Gcam · 2024-01-16T17:01:22 1705424482

Thanks for the letting me know. Odd as not occurring with my iOS Safari, can anyone else please let me know if they are encountering this issue (any their iOS version if possible). There is a console error but should be just a react defaultprops deprecation notice from a library being used (should not break DOM)

elicksaur · 2024-01-17T00:29:17 1705451357

Tried the link again, and it works now! Sorry for not having more info.

scribu · 2024-01-16T19:30:40 1705433440

I’m not sure about the Speed chart. I would expect gpt-4-turbo to be faster than plain gpt-4.

_micah_h · 2024-01-17T02:30:44 1705458644

Check out the graphs over time on the model pages - https://artificialanalysis.ai/models/gpt-4-turbo-1106-previe....
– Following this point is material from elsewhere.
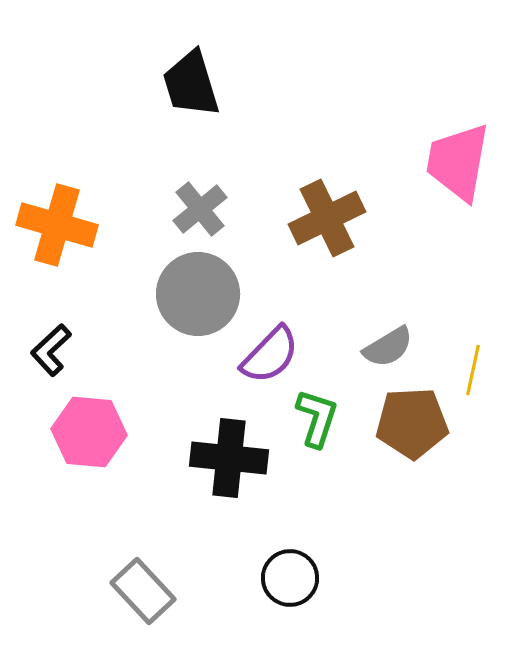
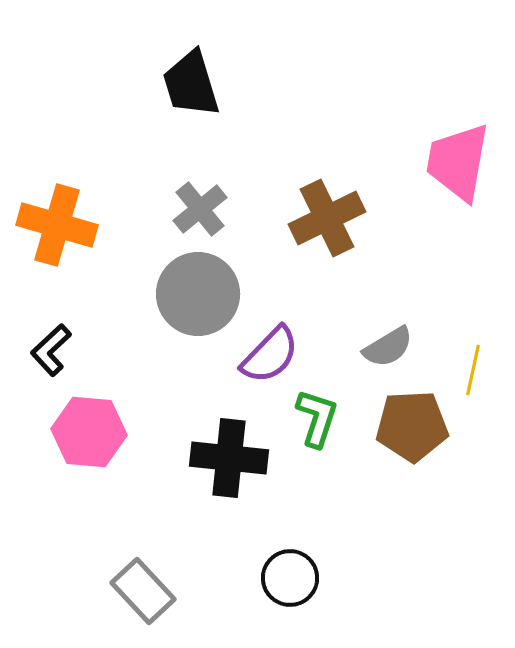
brown pentagon: moved 3 px down
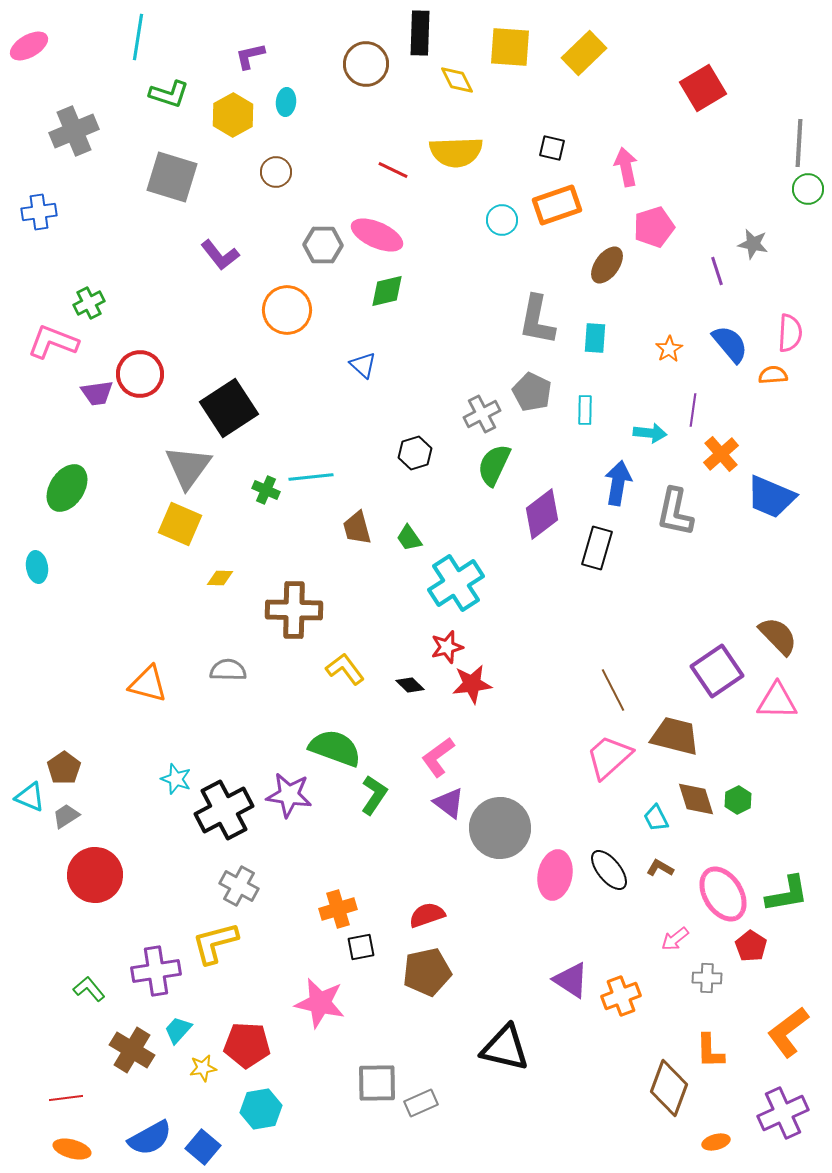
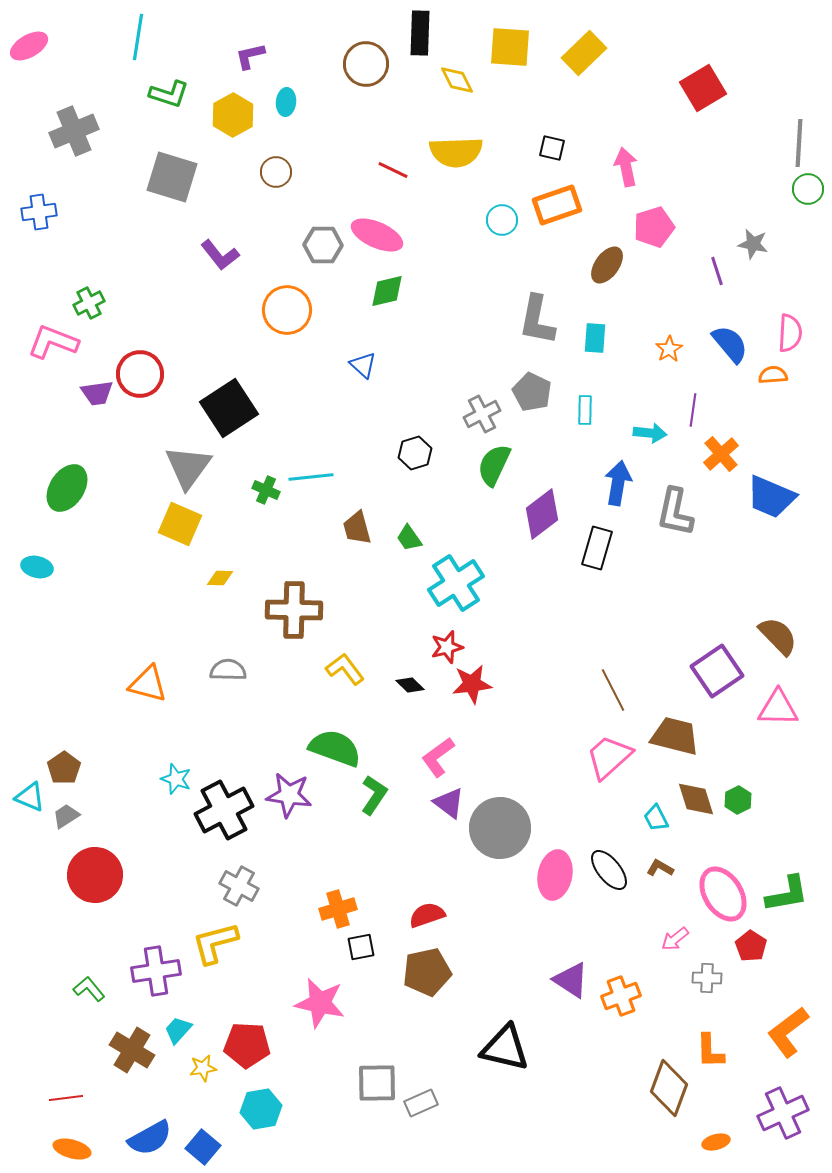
cyan ellipse at (37, 567): rotated 68 degrees counterclockwise
pink triangle at (777, 701): moved 1 px right, 7 px down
OpenAI are doing a ton of load balancing, presumably constantly tweaking batch sizes to try to optmize across all their workloads.

You can test the GPT-4 vs GPT-4 Turbo on Playground to intuitively confirm that the speeds are similar.

pseudosavant · 2024-01-16T20:13:06 1705435986

I thought so too. Could it be that gpt-4 turbo is more efficient for them to run, so the price is lower, but tries to maintain the token throughput of GPT4 over their API? There are a lot of ways they could allocate and configure their GPU resources so that GPT-4 Turbo provides the same per user throughput while greatly increasing their system throughput.

bredren · 2024-01-16T20:42:10 1705437730

The speed of GPT-4 via chatgpt varies greatly on when you’re using it.

Could the data have been collected when the system is under different loads?

pseudosavant · 2024-01-16T22:18:04 1705443484

Unless they captured many different times and days, that is very likely a factor. GPU resources are constrained enough that during peak times (which vary across the globe) the token throughput will vary a lot.

MacsHeadroom · 2024-01-17T21:15:29 1705526129

The speed data is an average over 30 days.

Clearly OpenAI is throttling their API to save costs and get more out of fewer GPUs.

jdthedisciple · 2024-01-17T06:29:34 1705472974

Really neat!

And I did not realize how much Gemini Pro lags behind GPT4 in terms of quality, wow!

_micah_h · 2024-01-18T02:15:41 1705544141

Gemini Ultra is the model they claim will match GPT-4, not out yet!

avereveard · 2024-01-16T23:20:46 1705447246

I wish there was claude instant in there is a damn fine model often overlooked

coder543 · 2024-01-17T15:28:01 1705505281

What do you like about it? Compared to GPT-3.5, Claude Instant seems to be the same or worse in quality according to both human and automated benchmarks, but also more expensive. It seems undifferentiated. And I would rather use Mixtral than either of those in most cases, since Mixtral often outperforms GPT-3.5 and can be run on my own hardware.

avereveard · 2024-01-19T11:38:14 1705664294

Data extraction mostly. Supports long document, cheaper input tokens than gpt3 turbo, and when I ask to stick to document informations it doesn't try to fill in gaps out with his trained knowledge.

Sure you can't have a chat with it or expect it to do high level reasoning, but has enough to do the basic deductions for grounded answers.

Gcam · 2024-01-16T23:25:49 1705447549

We have Claude Instant on the models page: https://artificialanalysis.ai/models Can add it via the select at the top right of each card where it says '9 Selected' (below the highlight charts)

avereveard · 2024-01-17T01:46:33 1705455993

Ah cool was on mobile didn't eee the select

Gcam · 2024-01-17T03:22:31 1705461751

Definitely agree with your point on Claude Instant though. Much less than half the price, much higher throughput/speed for a relatively small quality decrease (varied by how 'quality' is measured, use-case)

rubymamis · 2024-01-16T19:17:18 1705432638

I wish there were more details about how you measure "quality".

pseudosavant · 2024-01-16T20:15:08 1705436108

See this comment: https://news.ycombinator.com/item?id=39014985#39017792

jafitc · 2024-01-16T23:16:38 1705446998

Deepinfra Mixtral is $0.27 / M tokens as per their website

_micah_h · 2024-01-17T02:28:08 1705458488

Hey, yep looks like they updated their pricing - we've now updated it on the site!